Post by: TimFox on October 20, 2022, 02:13:24 pm
In an x-ray tube or electron linear accelerator, there is a flow of electrons from the cathode through an accelerating field to the anode.
The electrons hit the anode, and their kinetic energy is converted to heating the anode, except for a small percentage that produces useful x-ray radiation.
Yes, the flow of electrons carries energy from cathode to anode, and that energy equals the accelerating potential times the electron current.
If you shut off the heating current to the cathode, while maintaining the accelerating field, the current stops and there is no energy transfer to the anode.
Title: Re: Difference in electronic theory of an induction heater element and an antenna?
Post by: mag_therm on October 20, 2022, 02:46:17 pm
Electromagnetic field  H [Amp/metre] does penetrate into the conductor pair of the transmission line.
Current density  J {Amp/metre_sq] only exists because the conductors have electrical conductivity.
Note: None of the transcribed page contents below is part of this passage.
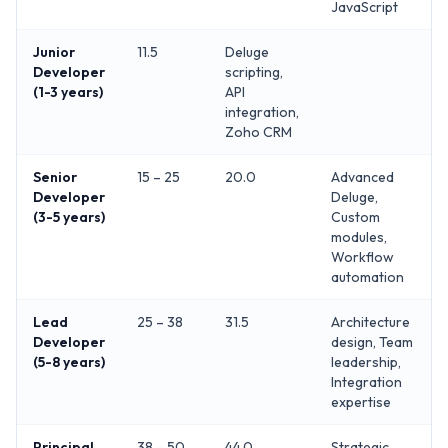
JavaScript
Junior
11.5
Deluge
Developer
scripting,
(1-3 years)
API
integration,
Zoho CRM
Senior
15 – 25
20.0
Advanced
Developer
Deluge,
(3-5 years)
Custom
modules,
Workflow
automation
Lead
25 – 38
31.5
Architecture
Developer
design, Team
(5-8 years)
leadership,
Integration
expertise
Principal
38 – 50
44.0
Strategic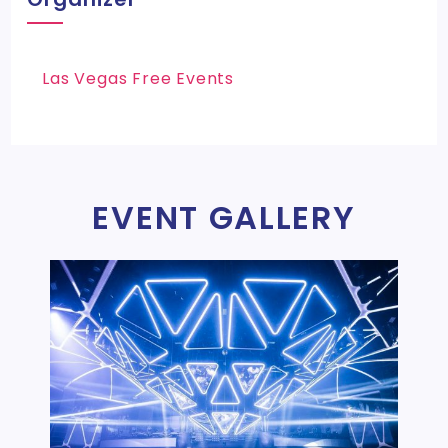
Las Vegas Free Events
EVENT GALLERY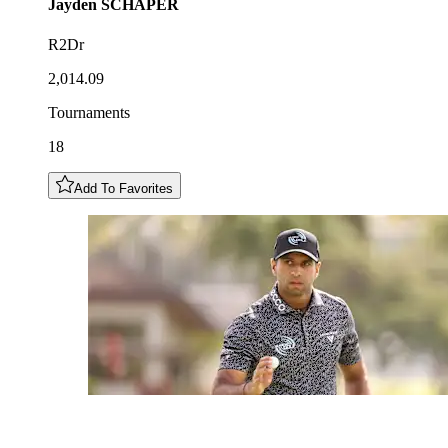
Jayden
SCHAPER
R2Dr
2,014.09
Tournaments
18
Add To Favorites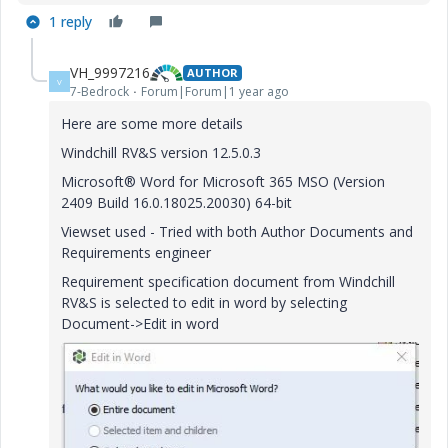
1 reply
VH_9997216
AUTHOR
V
7-Bedrock
Forum|Forum|1 year ago
Here are some more details
Windchill RV&S version 12.5.0.3
Microsoft® Word for Microsoft 365 MSO (Version
2409 Build 16.0.18025.20030) 64-bit
Viewset used - Tried with both Author Documents and
Requirements engineer
Requirement specification document from Windchill
RV&S is selected to edit in word by selecting
Document->Edit in word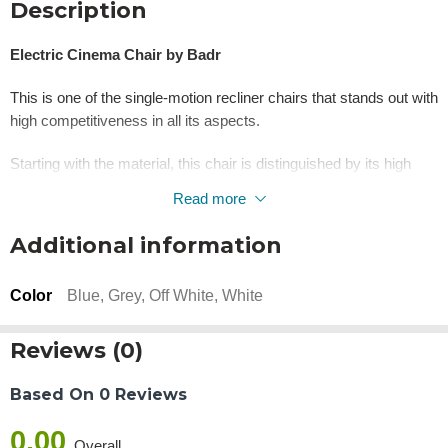
Description
Electric Cinema Chair by Badr
This is one of the single-motion recliner chairs that stands out with
high competitiveness in all its aspects.
Starting with the material, this chair is distinguished by its high
durability and strength, thanks to its main frame made of high-
Read more
quality natural wood.
Additional information
The wood is specially treated to give a refined look that exudes
luxury and relaxation, while also conveying a sense of classic
Color
Blue, Grey, Off White, White
elegance and authenticity.
“The price for one cinema seat is 25,000. The total is
Reviews (0)
calculated based on the number of seats.”
Based On 0 Reviews
Video
Player
0.00
Overall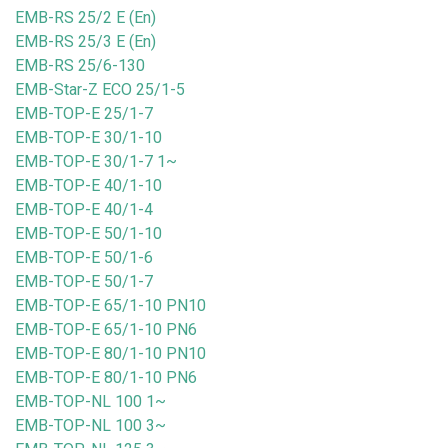
EMB-RS 25/2 E (En)
EMB-RS 25/3 E (En)
EMB-RS 25/6-130
EMB-Star-Z ECO 25/1-5
EMB-TOP-E 25/1-7
EMB-TOP-E 30/1-10
EMB-TOP-E 30/1-7 1~
EMB-TOP-E 40/1-10
EMB-TOP-E 40/1-4
EMB-TOP-E 50/1-10
EMB-TOP-E 50/1-6
EMB-TOP-E 50/1-7
EMB-TOP-E 65/1-10 PN10
EMB-TOP-E 65/1-10 PN6
EMB-TOP-E 80/1-10 PN10
EMB-TOP-E 80/1-10 PN6
EMB-TOP-NL 100 1~
EMB-TOP-NL 100 3~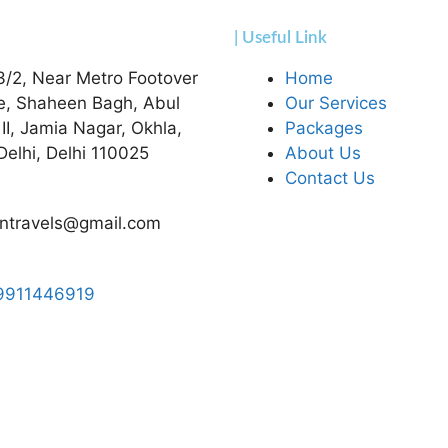
| Useful Link
3/2, Near Metro Footover
Home
e, Shaheen Bagh, Abul
Our Services
 II, Jamia Nagar, Okhla,
Packages
elhi, Delhi 110025
About Us
Contact Us
ntravels@gmail.com
9911446919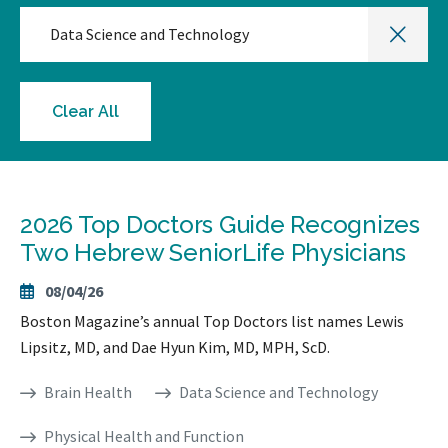
Data Science and Technology
Clear All
2026 Top Doctors Guide Recognizes
Two Hebrew SeniorLife Physicians
08/04/26
Boston Magazine’s annual Top Doctors list names Lewis
Lipsitz, MD, and Dae Hyun Kim, MD, MPH, ScD.
Brain Health
Data Science and Technology
Physical Health and Function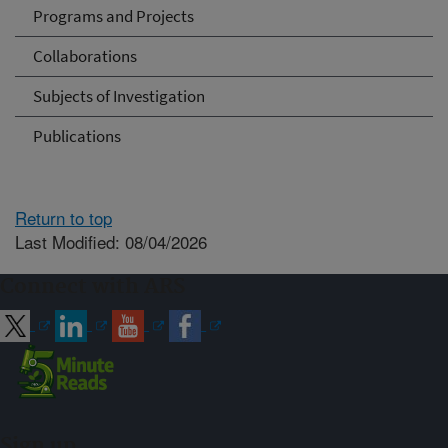
Programs and Projects
Collaborations
Subjects of Investigation
Publications
Return to top
Last Modified: 08/04/2026
Connect with ARS
Sign up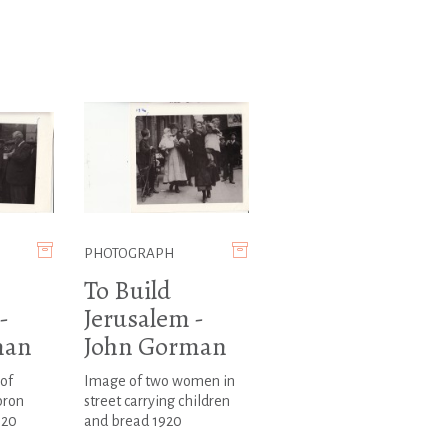
PHOTOGRAPH
To Build
-
Jerusalem -
man
John Gorman
of
Image of two women in
pron
street carrying children
920
and bread 1920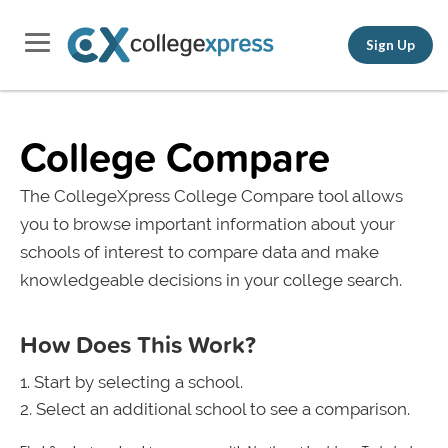
Sign Up
College Compare
The CollegeXpress College Compare tool allows
you to browse important information about your
schools of interest to compare data and make
knowledgeable decisions in your college search.
How Does This Work?
Start by selecting a school.
Select an additional school to see a comparison.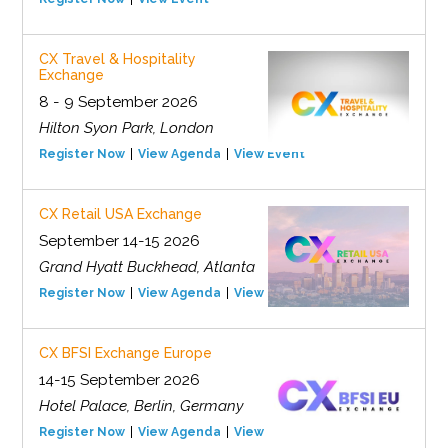
CX Travel & Hospitality
Exchange
8 - 9 September 2026
Hilton Syon Park, London
Register Now
View Agenda
View Event
CX Retail USA Exchange
September 14-15 2026
Grand Hyatt Buckhead, Atlanta
Register Now
View Agenda
View Event
CX BFSI Exchange Europe
14-15 September 2026
Hotel Palace, Berlin, Germany
Register Now
View Agenda
View Event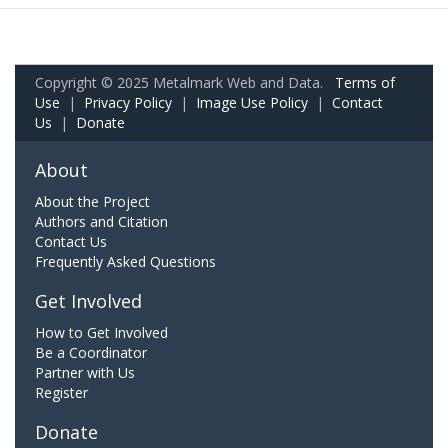
Copyright © 2025 Metalmark Web and Data.
Terms of
Use
|
Privacy Policy
|
Image Use Policy
|
Contact
Us
|
Donate
About
About the Project
Authors and Citation
Contact Us
Frequently Asked Questions
Get Involved
How to Get Involved
Be a Coordinator
Partner with Us
Register
Donate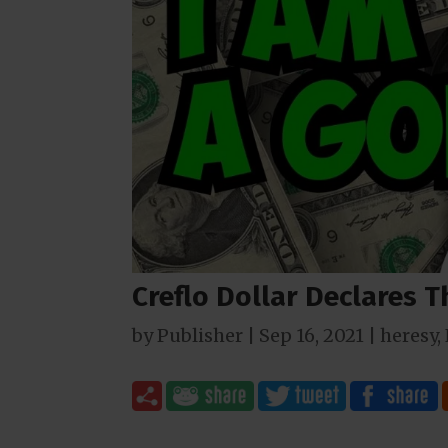
Creflo Dollar Declares T
by
Publisher
|
Sep 16, 2021
|
heresy
,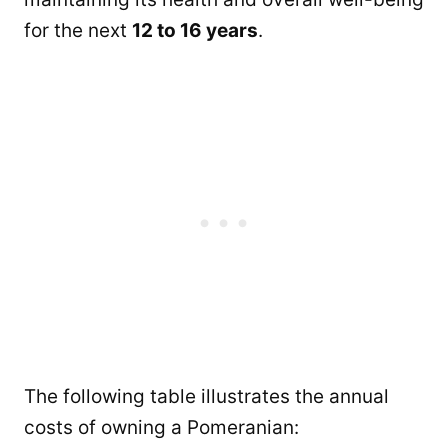
for the next
12 to 16 years
.
The following table illustrates the annual
costs of owning a Pomeranian: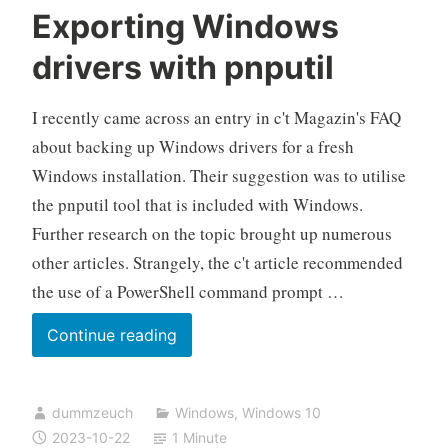
Exporting Windows
drivers with pnputil
I recently came across an entry in c't Magazin's FAQ
about backing up Windows drivers for a fresh
Windows installation. Their suggestion was to utilise
the pnputil tool that is included with Windows.
Further research on the topic brought up numerous
other articles. Strangely, the c't article recommended
the use of a PowerShell command prompt …
Exporting
Continue reading
Windows
drivers
dummzeuch
Windows
,
Windows 10
with
2023-10-22
1 Minute
pnputil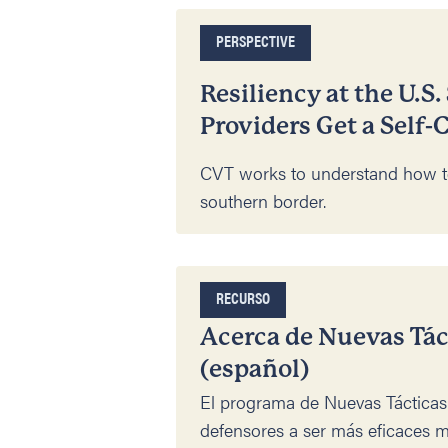
PERSPECTIVE
Resiliency at the U.S
Providers Get a Self-
CVT works to understand how 
southern border.
RECURSO
Acerca de Nuevas Tá
(español)
El programa de Nuevas Táctica
defensores a ser más eficaces m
But electric current (electrons flow) cannot carry energy, energy is carried by electromagnetic field. Electrons movement is a result of interaction between electrons and electric field around wire. So, energy is carried by electric field...

If you remove electric field, electrons will be stopped and there will be no current... :)

It's unusual, but the same thing happens with water in the pipe. The water particles doesn't carry energy, the energy is carried by electromagnetic field between water particles...

Hi RadioL,
Post #15 was not my speculation, it is a solution using Ampere's Law and Faraday's Law .
Those laws are bound into the overall set of Maxwell's Equations.
The results are applied in all sorts of devices in electrical engineering,  moreover  can be demonstrated physically.

For you queries, the results show that dJ/dx is accompanied by dH/dx, and the effect is reversible.
So in a man-made transmission line ( be it busbars, pcb tracks,  450 Ohm twin or 50 Ohm coax, or waveguide,)
the H field exists in both of the conductors and the interposing "non" conductive medium.

The solutions in post 15 show the distributions in the conductors.


Generally for the overall thread, here is a reference:
http://www.dannex.se/theory/3.html (http://www.dannex.se/theory/3.html)
The "Near Field and Far Field" topic has some relevant graphs for delineation of evanescent and far field modes.